A key goal of the program was to reward farmers’ ongoing use of sustainable methods. To recognize that sustainability is a long-term investment with long-term impacts, the 2018 Farm Bill set out to reverse payments under the previous program, which were capped at ten years.
But with the interim rule, organizations say it instead undermines long-term leaders of sustainable agriculture by putting a limit on the program with a one-time renewal. Critics also say it doesn’t take into account farmers’ ongoing maintenance and pre-existing conservation work in their application.
The USDA opened a public comment period for those to comment on the interim rule, which ended on Jan. 13, 2020. It has said it will be evaluating feedback and publishing a final rule, but it has yet to do so.
Ferd Hoefner, senior strategic advisor with the National Sustainable Agriculture Coalition, has been pushing for change to acknowledge and prioritize environmental leaders applying to the program. His organization led a campaign to submit comments during the interim rule’s public comment period.
“We’re going to have another major confrontation over this,” he says. “There’s a philosophical divide between those who believe that the program is supposed to be rewarding farmers doing the best advanced conservation systems on an ongoing basis and those locked into a much older mentality who say the most efficient use of taxpayer dollars is to fix individual specific problems and give highest ranking to those who [are] doing the worst job.”

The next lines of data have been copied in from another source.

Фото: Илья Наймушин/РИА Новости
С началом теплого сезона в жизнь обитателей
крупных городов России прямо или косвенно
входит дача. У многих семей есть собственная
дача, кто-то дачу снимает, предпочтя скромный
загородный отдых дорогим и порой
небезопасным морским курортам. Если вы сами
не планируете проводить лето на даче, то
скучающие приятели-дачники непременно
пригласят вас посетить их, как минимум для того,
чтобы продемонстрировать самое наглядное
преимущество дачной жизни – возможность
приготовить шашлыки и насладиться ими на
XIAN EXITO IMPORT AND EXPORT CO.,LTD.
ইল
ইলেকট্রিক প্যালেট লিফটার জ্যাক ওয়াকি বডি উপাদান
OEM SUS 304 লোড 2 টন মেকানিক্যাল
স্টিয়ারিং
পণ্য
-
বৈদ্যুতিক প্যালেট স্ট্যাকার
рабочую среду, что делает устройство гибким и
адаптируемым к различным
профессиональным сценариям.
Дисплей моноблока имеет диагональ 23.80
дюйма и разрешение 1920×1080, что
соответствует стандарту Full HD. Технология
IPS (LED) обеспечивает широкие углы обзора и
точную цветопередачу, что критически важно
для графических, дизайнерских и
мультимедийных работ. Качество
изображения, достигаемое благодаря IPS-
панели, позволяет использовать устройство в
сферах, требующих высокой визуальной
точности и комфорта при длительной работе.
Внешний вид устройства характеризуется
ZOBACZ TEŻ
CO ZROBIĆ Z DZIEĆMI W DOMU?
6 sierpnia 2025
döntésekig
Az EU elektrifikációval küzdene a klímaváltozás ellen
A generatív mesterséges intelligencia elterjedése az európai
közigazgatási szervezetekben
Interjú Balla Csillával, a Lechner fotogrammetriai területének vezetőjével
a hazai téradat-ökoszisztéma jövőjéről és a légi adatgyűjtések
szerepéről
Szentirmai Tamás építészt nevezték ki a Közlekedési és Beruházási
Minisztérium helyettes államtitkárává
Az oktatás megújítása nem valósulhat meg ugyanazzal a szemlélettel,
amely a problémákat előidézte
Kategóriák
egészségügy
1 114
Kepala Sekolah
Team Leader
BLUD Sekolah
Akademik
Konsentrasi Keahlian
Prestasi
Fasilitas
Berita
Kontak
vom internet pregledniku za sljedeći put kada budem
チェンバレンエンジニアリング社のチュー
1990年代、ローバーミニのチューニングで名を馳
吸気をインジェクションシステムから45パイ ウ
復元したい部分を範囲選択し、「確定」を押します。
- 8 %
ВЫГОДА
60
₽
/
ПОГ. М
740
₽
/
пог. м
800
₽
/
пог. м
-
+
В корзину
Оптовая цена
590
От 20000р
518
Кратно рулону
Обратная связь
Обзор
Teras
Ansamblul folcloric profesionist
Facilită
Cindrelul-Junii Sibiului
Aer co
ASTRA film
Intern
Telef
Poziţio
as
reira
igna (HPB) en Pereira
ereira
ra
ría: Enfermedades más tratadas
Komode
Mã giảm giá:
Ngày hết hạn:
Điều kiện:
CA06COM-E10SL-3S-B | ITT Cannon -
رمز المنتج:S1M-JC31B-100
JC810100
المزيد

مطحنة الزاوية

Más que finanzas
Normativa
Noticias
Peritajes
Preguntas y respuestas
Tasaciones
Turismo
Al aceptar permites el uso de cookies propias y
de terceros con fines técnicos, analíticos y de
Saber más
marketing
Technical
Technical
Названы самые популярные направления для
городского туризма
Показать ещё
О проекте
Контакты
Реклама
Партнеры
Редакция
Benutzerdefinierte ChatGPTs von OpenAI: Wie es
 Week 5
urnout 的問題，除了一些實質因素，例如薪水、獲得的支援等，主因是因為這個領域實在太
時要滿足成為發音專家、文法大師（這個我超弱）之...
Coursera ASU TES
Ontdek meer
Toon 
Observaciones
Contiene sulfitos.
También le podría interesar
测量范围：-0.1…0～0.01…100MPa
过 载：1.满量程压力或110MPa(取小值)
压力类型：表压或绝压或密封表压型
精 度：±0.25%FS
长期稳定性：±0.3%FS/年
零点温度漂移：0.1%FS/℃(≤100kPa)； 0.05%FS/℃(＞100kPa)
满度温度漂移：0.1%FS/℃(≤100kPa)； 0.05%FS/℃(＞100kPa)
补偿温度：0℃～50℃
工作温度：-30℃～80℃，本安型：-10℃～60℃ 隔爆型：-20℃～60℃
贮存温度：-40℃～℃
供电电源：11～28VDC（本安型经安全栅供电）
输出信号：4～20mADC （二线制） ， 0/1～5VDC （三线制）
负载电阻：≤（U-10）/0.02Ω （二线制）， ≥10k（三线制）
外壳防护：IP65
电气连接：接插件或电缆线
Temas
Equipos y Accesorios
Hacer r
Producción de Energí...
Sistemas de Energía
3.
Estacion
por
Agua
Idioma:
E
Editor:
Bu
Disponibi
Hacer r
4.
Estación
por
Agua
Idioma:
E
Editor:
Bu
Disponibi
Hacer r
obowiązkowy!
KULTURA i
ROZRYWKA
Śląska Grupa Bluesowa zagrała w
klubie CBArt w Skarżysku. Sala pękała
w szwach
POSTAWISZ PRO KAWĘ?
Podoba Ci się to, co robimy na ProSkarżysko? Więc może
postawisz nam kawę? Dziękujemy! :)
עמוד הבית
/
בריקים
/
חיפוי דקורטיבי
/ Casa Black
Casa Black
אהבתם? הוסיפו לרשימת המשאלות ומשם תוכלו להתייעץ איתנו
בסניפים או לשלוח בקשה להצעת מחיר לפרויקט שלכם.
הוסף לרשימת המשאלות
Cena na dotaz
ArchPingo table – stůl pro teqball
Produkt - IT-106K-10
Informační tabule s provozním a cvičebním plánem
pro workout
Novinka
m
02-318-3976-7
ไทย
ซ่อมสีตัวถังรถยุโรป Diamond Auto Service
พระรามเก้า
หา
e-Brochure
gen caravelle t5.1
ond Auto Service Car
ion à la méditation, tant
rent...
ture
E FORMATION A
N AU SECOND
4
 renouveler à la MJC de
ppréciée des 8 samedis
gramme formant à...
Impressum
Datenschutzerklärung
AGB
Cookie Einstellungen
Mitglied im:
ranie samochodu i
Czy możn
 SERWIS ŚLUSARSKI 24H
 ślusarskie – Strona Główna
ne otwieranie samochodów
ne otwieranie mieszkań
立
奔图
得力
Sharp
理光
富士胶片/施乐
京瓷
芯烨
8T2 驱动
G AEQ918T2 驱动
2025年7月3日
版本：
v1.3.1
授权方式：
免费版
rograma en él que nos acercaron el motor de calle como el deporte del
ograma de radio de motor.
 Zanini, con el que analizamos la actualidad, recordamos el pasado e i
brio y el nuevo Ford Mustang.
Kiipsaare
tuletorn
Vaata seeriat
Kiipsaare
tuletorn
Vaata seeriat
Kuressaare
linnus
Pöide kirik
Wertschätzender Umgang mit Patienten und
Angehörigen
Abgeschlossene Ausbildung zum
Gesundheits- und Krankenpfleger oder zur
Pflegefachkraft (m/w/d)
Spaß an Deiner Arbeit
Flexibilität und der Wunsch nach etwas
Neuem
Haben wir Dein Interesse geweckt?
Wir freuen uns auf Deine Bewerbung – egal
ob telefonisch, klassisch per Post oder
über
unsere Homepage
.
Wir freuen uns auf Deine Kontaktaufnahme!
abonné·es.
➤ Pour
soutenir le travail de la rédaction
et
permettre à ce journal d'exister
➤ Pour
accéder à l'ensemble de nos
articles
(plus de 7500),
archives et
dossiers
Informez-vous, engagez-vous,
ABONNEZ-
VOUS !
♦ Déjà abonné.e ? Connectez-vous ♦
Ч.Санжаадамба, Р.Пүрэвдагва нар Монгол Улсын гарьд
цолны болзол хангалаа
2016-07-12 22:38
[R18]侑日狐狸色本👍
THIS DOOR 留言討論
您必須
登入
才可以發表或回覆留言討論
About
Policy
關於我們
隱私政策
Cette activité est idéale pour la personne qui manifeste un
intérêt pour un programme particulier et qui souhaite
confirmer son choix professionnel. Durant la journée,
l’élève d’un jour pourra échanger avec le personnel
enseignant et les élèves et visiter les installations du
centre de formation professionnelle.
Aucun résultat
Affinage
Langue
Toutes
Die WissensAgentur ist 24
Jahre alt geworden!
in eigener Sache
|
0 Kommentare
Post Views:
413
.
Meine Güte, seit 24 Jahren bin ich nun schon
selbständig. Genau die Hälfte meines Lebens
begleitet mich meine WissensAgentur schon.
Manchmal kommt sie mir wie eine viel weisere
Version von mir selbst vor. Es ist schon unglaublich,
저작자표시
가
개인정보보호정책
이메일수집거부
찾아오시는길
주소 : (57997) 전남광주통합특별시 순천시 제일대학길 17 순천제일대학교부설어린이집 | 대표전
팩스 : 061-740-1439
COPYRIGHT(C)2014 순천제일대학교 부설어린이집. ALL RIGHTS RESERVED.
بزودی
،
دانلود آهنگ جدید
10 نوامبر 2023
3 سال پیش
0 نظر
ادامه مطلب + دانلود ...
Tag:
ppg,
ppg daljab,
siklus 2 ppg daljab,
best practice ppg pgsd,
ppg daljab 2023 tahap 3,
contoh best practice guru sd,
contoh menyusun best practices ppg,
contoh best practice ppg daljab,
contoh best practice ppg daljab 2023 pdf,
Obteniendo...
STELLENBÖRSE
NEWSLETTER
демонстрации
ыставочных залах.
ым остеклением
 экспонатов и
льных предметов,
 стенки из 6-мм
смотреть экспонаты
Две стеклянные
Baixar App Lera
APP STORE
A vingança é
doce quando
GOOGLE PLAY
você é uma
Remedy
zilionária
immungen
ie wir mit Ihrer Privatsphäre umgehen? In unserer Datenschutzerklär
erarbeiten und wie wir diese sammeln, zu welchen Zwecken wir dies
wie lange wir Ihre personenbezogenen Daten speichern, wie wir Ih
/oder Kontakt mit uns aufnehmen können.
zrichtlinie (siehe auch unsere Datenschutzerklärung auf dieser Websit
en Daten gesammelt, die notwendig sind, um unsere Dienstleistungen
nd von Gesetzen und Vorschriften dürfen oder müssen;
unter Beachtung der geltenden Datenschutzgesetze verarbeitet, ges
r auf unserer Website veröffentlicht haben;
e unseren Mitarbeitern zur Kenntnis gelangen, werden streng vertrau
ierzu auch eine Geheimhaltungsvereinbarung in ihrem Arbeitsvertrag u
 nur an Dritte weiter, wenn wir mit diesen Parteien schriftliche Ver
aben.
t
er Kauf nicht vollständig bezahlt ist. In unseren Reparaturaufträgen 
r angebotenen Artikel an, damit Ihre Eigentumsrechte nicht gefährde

Hoefner argues that if the National Resource Conservation Service stuck to the 2018 Farm Bill’s intent, it would significantly increase the growth of sustainable agriculture and ramp up farming efforts to address climate change. For example, a payment through the program to prioritize farmers using the most beneficial practices, such as crop rotation and cover crops, would signal that this is what is needed for society and encourage widespread adoption.
Wicks, who has had three contracts under the program, has noticed farmers in his community tend to pick practices or enhancements that are cheap and easy to implement for the financial incentive, such as low drift nozzles. This allows them to make a profit as opposed to a method with larger impact that might be more expensive, such as cover cropping, which he says is also not widely employed in his region.
“It’s strange the amount of judgment you get for doing something new,” he says. “People will say like ‘oh, what are you doing out there? I’ve never seen it before. Are you stupid?’ If you say it’s part of a government program and you get paid, you can use it as an excuse to try these things.”
The other issue that opponents of the current rule point to is that long-term stewardship is not prioritized. While the 2018 Farm Bill looked to reward this through payment and also allow for contract renewals, the current rule does not. It limits farmers with a one-time renewal, and it also will not acknowledge ongoing maintenance in their contract.
For a farmer like Wicks, he’s already had two CSP contracts and one renewal. He says he’d like the support to continue with cover cropping, but he feels discouraged about applying.
“My concerns are that I’m already doing these practices, but I could still use some help to get ahead,” he says. “I want to continue to set a better example for other farmers around me.”
The USDA did not provide comment before deadline.